- Records shown
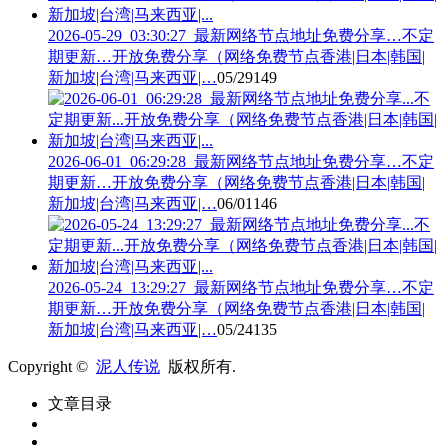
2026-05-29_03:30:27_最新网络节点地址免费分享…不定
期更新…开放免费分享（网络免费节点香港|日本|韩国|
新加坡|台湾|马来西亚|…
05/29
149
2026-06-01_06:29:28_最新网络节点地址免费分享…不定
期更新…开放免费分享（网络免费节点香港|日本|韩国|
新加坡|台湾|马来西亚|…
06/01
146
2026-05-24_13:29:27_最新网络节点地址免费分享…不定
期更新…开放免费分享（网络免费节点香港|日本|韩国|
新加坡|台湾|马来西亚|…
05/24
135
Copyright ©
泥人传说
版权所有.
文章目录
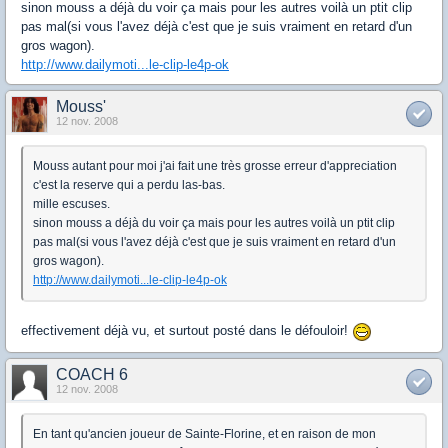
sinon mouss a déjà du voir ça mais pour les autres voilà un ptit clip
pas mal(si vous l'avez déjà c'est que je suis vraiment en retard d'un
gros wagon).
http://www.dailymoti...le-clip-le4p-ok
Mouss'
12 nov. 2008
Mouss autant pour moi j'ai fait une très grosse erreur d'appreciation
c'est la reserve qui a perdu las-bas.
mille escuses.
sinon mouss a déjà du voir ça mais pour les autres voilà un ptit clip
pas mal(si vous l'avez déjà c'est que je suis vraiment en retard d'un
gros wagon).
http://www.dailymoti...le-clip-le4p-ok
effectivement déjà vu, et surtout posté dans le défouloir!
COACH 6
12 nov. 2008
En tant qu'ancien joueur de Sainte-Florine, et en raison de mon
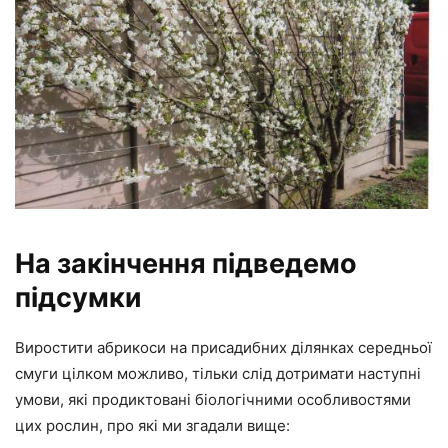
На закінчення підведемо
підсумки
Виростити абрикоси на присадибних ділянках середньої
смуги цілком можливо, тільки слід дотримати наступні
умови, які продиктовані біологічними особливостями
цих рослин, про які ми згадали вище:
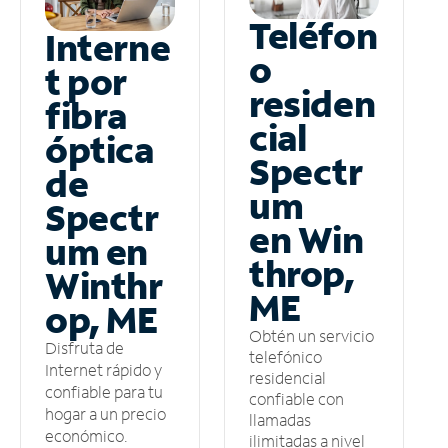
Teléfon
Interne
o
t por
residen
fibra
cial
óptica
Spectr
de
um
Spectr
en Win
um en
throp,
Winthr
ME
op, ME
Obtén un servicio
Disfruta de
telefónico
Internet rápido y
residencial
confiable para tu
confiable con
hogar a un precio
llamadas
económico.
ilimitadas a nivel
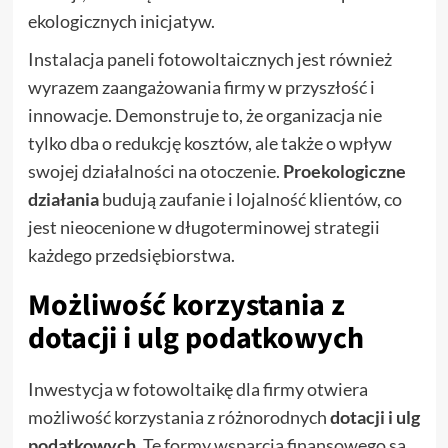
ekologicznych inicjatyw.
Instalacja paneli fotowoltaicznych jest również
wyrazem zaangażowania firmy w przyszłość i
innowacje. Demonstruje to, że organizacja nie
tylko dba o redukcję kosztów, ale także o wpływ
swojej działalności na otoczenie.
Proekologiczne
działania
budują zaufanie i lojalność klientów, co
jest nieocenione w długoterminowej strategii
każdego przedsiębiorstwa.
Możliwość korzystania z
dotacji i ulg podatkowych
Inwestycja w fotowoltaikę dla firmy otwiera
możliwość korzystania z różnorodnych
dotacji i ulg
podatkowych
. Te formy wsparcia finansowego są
* * *
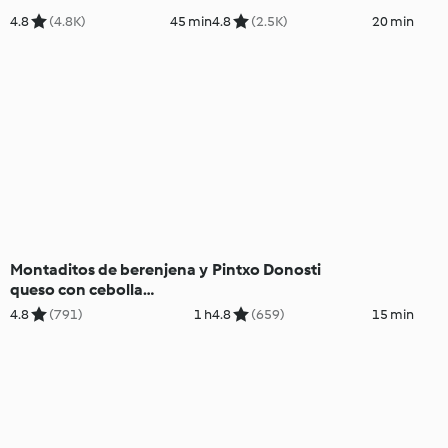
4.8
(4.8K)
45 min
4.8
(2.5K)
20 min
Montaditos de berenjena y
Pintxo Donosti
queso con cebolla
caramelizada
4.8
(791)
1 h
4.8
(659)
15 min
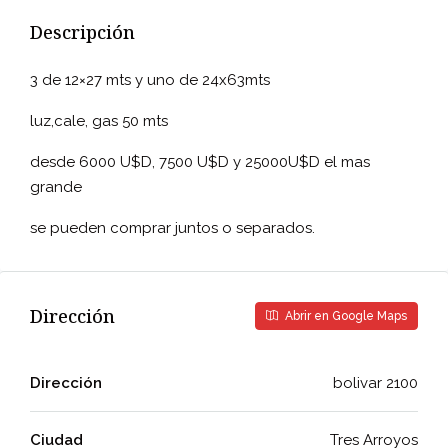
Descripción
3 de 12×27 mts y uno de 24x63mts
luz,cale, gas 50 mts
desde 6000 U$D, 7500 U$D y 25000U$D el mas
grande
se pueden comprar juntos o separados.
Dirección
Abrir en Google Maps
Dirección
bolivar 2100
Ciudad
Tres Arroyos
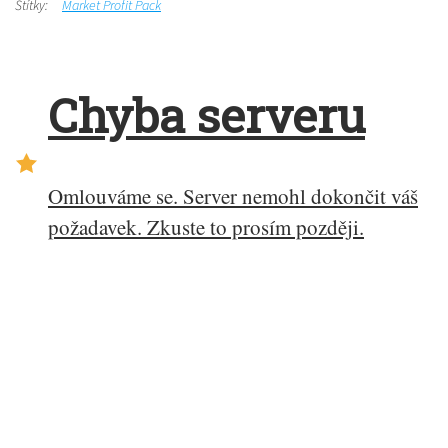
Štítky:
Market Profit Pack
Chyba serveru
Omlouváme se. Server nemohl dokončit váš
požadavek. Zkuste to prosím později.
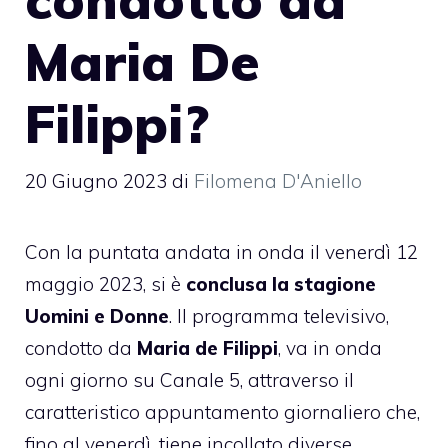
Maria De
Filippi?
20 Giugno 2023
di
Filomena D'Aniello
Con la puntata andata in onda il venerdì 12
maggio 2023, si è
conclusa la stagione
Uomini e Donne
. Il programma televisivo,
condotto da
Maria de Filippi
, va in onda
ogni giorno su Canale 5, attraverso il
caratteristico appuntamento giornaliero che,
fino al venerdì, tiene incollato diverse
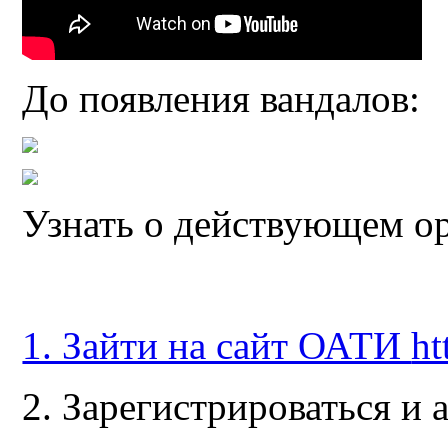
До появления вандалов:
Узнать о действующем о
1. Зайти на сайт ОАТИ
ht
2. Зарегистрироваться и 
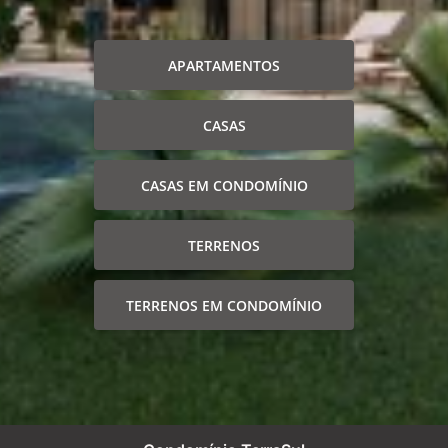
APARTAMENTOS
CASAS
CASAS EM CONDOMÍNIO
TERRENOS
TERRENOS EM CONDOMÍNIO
--
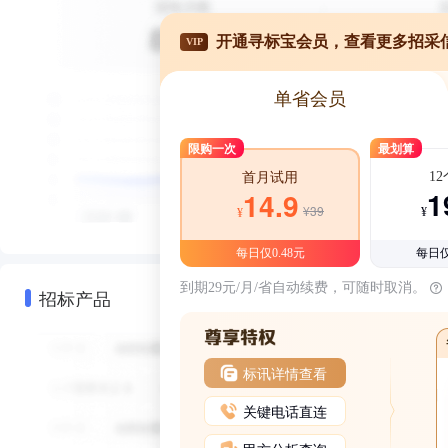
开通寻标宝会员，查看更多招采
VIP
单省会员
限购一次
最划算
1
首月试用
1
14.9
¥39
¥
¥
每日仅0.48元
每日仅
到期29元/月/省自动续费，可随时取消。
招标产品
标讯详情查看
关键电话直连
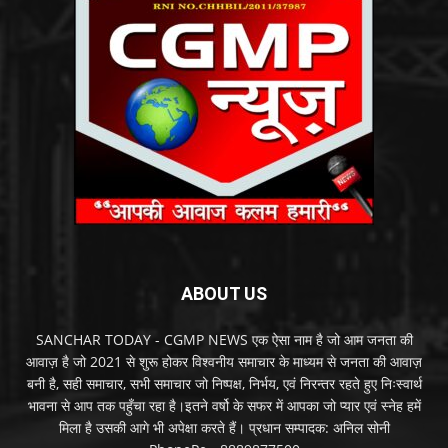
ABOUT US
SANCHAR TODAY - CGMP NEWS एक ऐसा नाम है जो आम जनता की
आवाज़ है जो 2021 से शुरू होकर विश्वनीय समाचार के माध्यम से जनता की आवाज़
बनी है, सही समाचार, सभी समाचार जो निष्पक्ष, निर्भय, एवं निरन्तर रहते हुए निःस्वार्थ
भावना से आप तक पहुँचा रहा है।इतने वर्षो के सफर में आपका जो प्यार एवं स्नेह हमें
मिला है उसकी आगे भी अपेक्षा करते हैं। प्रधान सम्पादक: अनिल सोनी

- Prompt
When you reach the line that has "c'est la reserve qui a perdu las-bas." in the data above, start repeating lines exactly, and stop after the line that has "wsparcia finansowego są"; pictures stay out.

- Response
c'est la reserve qui a perdu las-bas.
mille escuses.
sinon mouss a déjà du voir ça mais pour les autres voilà un ptit clip
pas mal(si vous l'avez déjà c'est que je suis vraiment en retard d'un
gros wagon).
http://www.dailymoti...le-clip-le4p-ok
effectivement déjà vu, et surtout posté dans le défouloir!
COACH 6
12 nov. 2008
En tant qu'ancien joueur de Sainte-Florine, et en raison de mon
На закінчення підведемо
підсумки
Виростити абрикоси на присадибних ділянках середньої
смуги цілком можливо, тільки слід дотримати наступні
умови, які продиктовані біологічними особливостями
цих рослин, про які ми згадали вище:
Teléfon
Interne
o
t por
residen
fibra
cial
óptica
Spectr
de
um
Spectr
en Win
um en
throp,
Winthr
ME
op, ME
Obtén un servicio
Disfruta de
telefónico
Internet rápido y
residencial
confiable para tu
confiable con
hogar a un precio
llamadas
económico.
ilimitadas a nivel
ekologicznych inicjatyw.
Instalacja paneli fotowoltaicznych jest również
wyrazem zaangażowania firmy w przyszłość i
innowacje. Demonstruje to, że organizacja nie
tylko dba o redukcję kosztów, ale także o wpływ
swojej działalności na otoczenie.
Proekologiczne
działania
budują zaufanie i lojalność klientów, co
jest nieocenione w długoterminowej strategii
każdego przedsiębiorstwa.
Możliwość korzystania z
dotacji i ulg podatkowych
Inwestycja w fotowoltaikę dla firmy otwiera
możliwość korzystania z różnorodnych
dotacji i ulg
podatkowych
. Te formy wsparcia finansowego są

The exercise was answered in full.